Property owner Harriet Plavoukos needed variances to three sections of the New Canaan Zoning Regulations in order to enclose the existing patio, which would add 320 square feet of coverage and is located 20.6 feet from the side property line in lieu of the required 25 feet.
Zoning Board of Appeals member John Mahoney told the applicant during the group’s regular monthly meeting that though he understood the building was sited very close to the property line shared by the Roger Sherman Inn and also that the structure itself predates existing zoning regulations, “How is the desire to enclose that patio not a self created hardship versus the property itself is already well over and probably always has been? How is this not a self-created hardship?”

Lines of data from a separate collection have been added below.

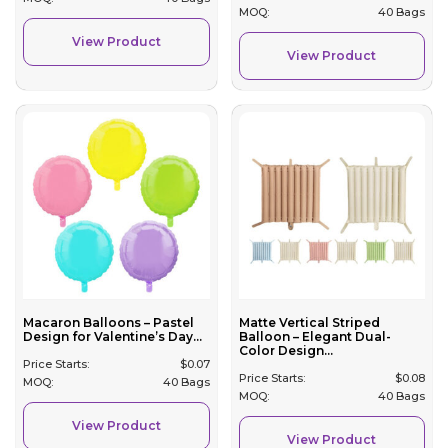
MOQ:
40 Bags
View Product
View Product
Macaron Balloons – Pastel
Matte Vertical Striped
Design for Valentine’s Day...
Balloon – Elegant Dual-
Color Design...
Price Starts:
$
0.07
Price Starts:
$
0.08
MOQ:
40 Bags
MOQ:
40 Bags
View Product
View Product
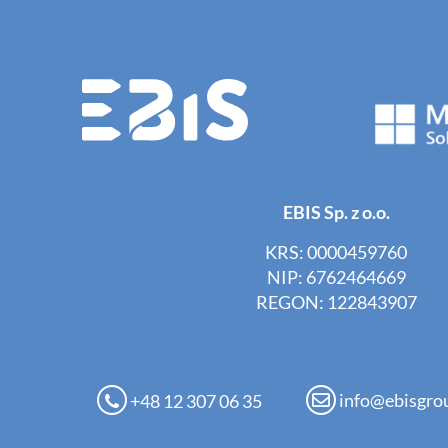
EBIS Sp. z o.o.
KRS: 0000459760
NIP: 6762464669
REGON: 122843907
info@ebisgro
+48 12 307 06 35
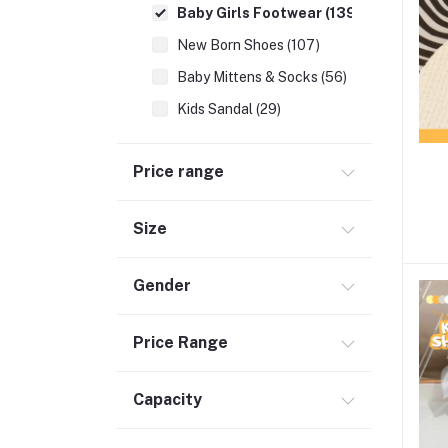
Baby Girls Footwear (139)
New Born Shoes (107)
Baby Mittens & Socks (56)
Kids Sandal (29)
Kids Premium Shoes (46)
Price range
Newborn Essentials (336)
School Supplies (137)
Size
Moms (32)
Best Baby Nursery Products (12)
Gender
Sports & Outdoors (65)
Toys (116)
Price Range
Accessories (29)
Capacity
Baby Food & Formula (32)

Noting that the total allowable coverage for the former Maples Inn lot if it were a single-family home would be 4,500 square feet and that as of now some 9,200 square feet of buildings are on the property (mostly in seven condominium units), Mahoney added: “So the coverage has gone in a direction away from even the original building there in terms of growing and now it’s going to grow further.”
“I understand in terms of the setback, but I am struggling a little bit with why this is not a self-created hardship,” Mahoney said at the meeting, held in the Sturgess Room at the New Canaan Nature Center. “In some cases we have things where the building is against the street so anything you are going to do to the property is inside a setback. This is a property that has been expanded, renovated, completely redone, unit sold as-is.”
The ZBA voted 3-2 in favor a motion to approve the requested variances on condition that the former cottage not seek in the future to expand its coverage (four “Yes” votes are needed for approval from the board—Mahoney and ZBA Chairman Carroll Yanicelli voted “No”).
Attorney David Rucci, representing the applicant, said the main reason for the request was to make the patio usable. It’s become more difficult for the occupants of the cottage to use the patio in the warmer months with the neighboring Roger Sherman Inn its outdoor activities. Rucci emphasized that because the overall property is so far over coverage, any individual request related to building will require a variance. He also noted that the condo association board approved the proposal for the patio enclosure.
“The hardship that we are claiming today is that both the building and patio predate the zoning regulations, so from our perspective, had we been able to apply for this [variance] back before the zoning regulations changed, we would have been” approved, Rucci said.
Board members asked whether the applicant intended to increase the size of the patio (No), whether the Roger Sherman Inn had been notified of the proposal (Yes but didn’t respond) and whether the cottage saw any changes during the Maples Inn rebuild (not to the exterior or footprint).
The cottage itself is known today as the Cottage Unit on the former Maples Inn site. This unit was an original rentable residence when the Maples Inn was in operation. After the Inn was sold, the Cottage was completely renovated in the current location along the Northern Property line up against the Roger Sherman Inn property. It’s part of the Maples Condominium Association.
ZBA member Laura Edmonds pointed out that the patio itself will not increase the footprint of structures on the property, since the owner is not building a new patio but rather “just enclosing it in.”
Yanicelli replied: “It is worse, instead of a patio it is an enclosed unit.” She added that the ZBA in granting variances originally for the development of the Maples Inn property into condos—even over the objections of some neighbors—did not anticipate anyone on the parcel asking for an increase in coverage.
“To expand it on that side, I have a problem with that,” Yanicelli said.
Rucci responded that the proposed enclosure is a single-story, all glass and that “it’s not something that’s going to appear to bother any of the neighbors, at least the ones we have spoken with.”
Invoking the possibility that the Roger Sherman Inn property could be sold and a development proposed, Rucci added that the ZBA “may be seeing something like that come around again with properties that are in that neighborhood.”